Il faut avouer que j'étais plutôt discret comme adolescent.
Je ne me manifestais pas souvent.
Alors que d'autres préféraient faire du boucan,
Je restais dans mon coin plutôt que faire l'intéressant.
Je n'avais pas d'amis et n'allais pas vers les autres facilement,
Peu de gens avec qui je communiquais de temps en temps.
Mon bon niveau en arts martiaux était connu
Car quelques troisièmes avec qui je pratiquais
Et sans êtres intimes, chaque fois qu'on se croisait
M'adressaient un signe amical qui ne passait pas inaperçu
Et les bruits de couloirs avaient fait de moi un intouchable
Personne ne se serait aventuré, même à me frôler le cartable.
D'un seul coup, nous nous retrouvâmes isolés.
Tels des moineaux un soir de quatorze juillet
Effrayés par les pétards, les courageux agresseurs
Accompagnés par toute la bande des suiveurs
Avaient déserté notre coin de cour et s'étaient tous enfuis.
Moi le timide, je me retrouvais seul avec ma nouvelle amie.
Et oui, car si mon gabarit me mettait hors d'atteinte,
Je n'osais pas m'adresser aux autres de peur d'être rejeté.
Je me réfugiais donc dans un repli systématique,
Je vivais un calvaire pour entrer dans une boutique.
Vous imaginez bien que je n'étais pas un premier de cordée
Même pour acheter une chocolatine, ma peur n'était pas feinte.
Aussi soudainement qu'elle m'avait fait cette bise sonore,
Elle cala sa petite main, dans ma paluche et en souriant
Elle m'entraîna au milieu de cette foule qui me terrorisait.
Comment toi lecteur aurais-tu pu imaginer que j'en tremblais ?
Le grand gaillard qui passait pour un solide combattant,
Guidé par, j'appris son nom plus tard, la petite Aurore !
Par quel don avait-elle deviné mon talon d'Achille
Simple intuition ou avait-elle son réseau d'informateur ?
J'avais essayé de cacher aux collégiens mon secret
En m'isolant dans cette bulle que dès la primaire j'avais créée.
La seule qui avait pu lui vendre la mèche était ma petite sœur
Qui connaissait mes difficultés sociables hors domicile.
- Viens, dis-je soudain !
Je saisis la collégienne vivement par la main,
L'entraîne à l'écart, en tout cas loin.
- Au lieu de te marrer, dis-moi ton prénom au moins !
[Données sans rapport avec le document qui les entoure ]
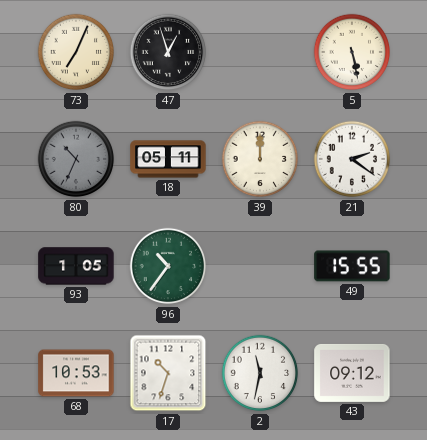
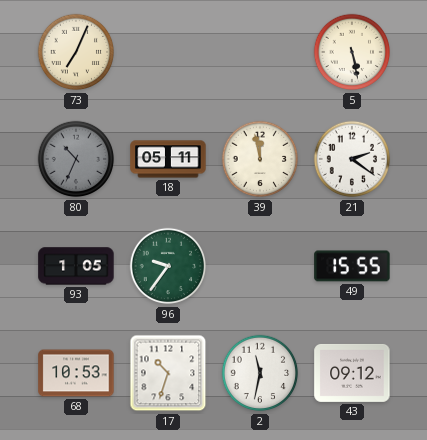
47: 12:57 -> none
39: 12:00 -> 11:58
96: 10:36 -> 9:36
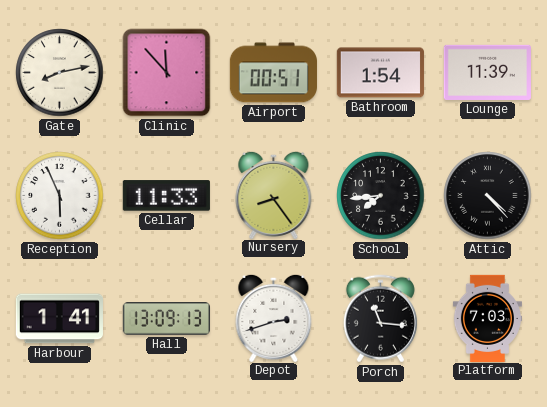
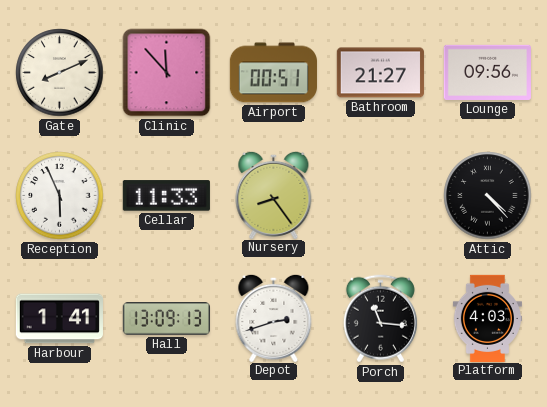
Gate: 8:13 -> 8:11
Bathroom: 1:54 -> 21:27
Lounge: 11:39 -> 09:56
School: 7:44 -> none
Platform: 7:03 -> 4:03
- Maintenant, dit-elle, nous sommes copains
Et notre amitié, il faut en prendre soin !
- Ton secret sera bien protégé avec moi, c'est promis !
Fais-moi une place, je t'en prie
Dans cette bulle que tu t'es fabriquée, où personne n'est admis.
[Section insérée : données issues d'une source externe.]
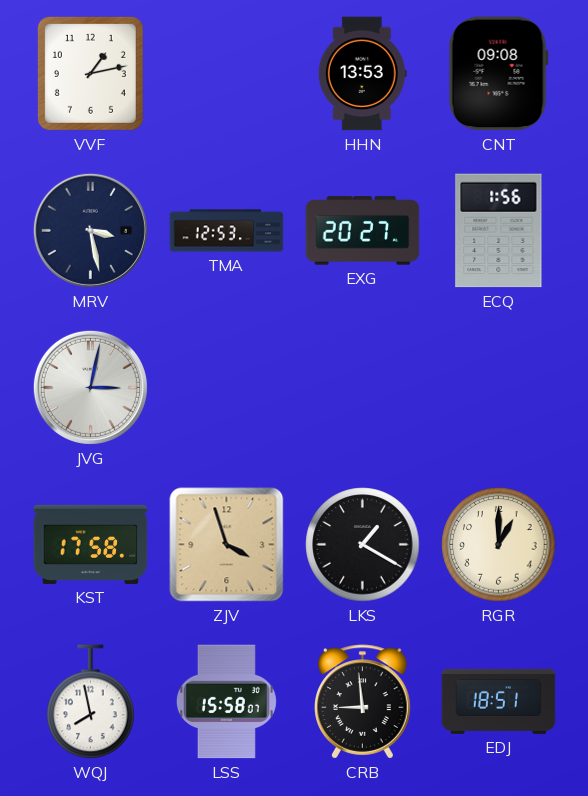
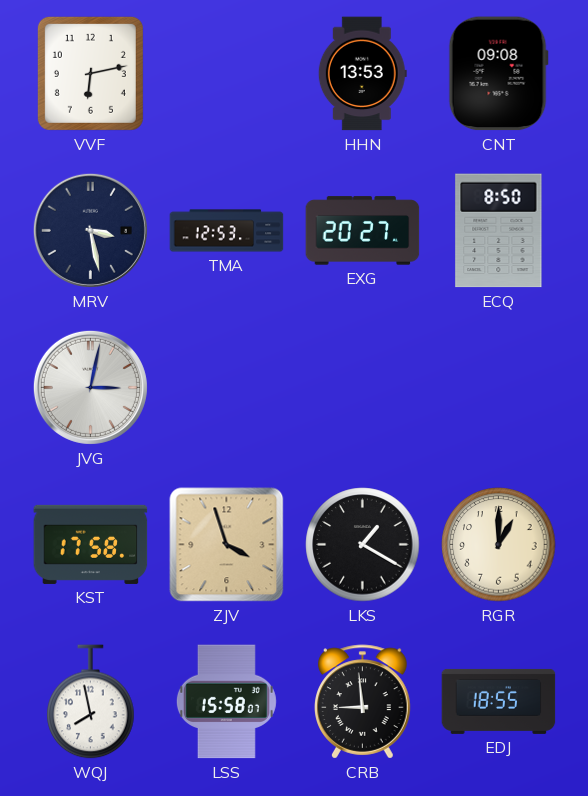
VVF: 1:13 -> 6:13
ECQ: 1:56 -> 8:50
EDJ: 18:51 -> 18:55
Ta sœur que je côtoie à l'école de musique, l'as admis.
Ne la gronde pas car je l'ai faite parler par supercherie
Je t'avais remarqué et je voulais que l'on soit amis !
La suite, tu dois t'en douter un peu.
Aurore, cette nouvelle aube à ma vie
M'avait attrapée par la main et par le cœur.
J'ai commencé à penser que nous avions droit au bonheur
Et grâce à cette petite chose qui entre nous a grandi,
Pendant quelques années nous fumes heureux.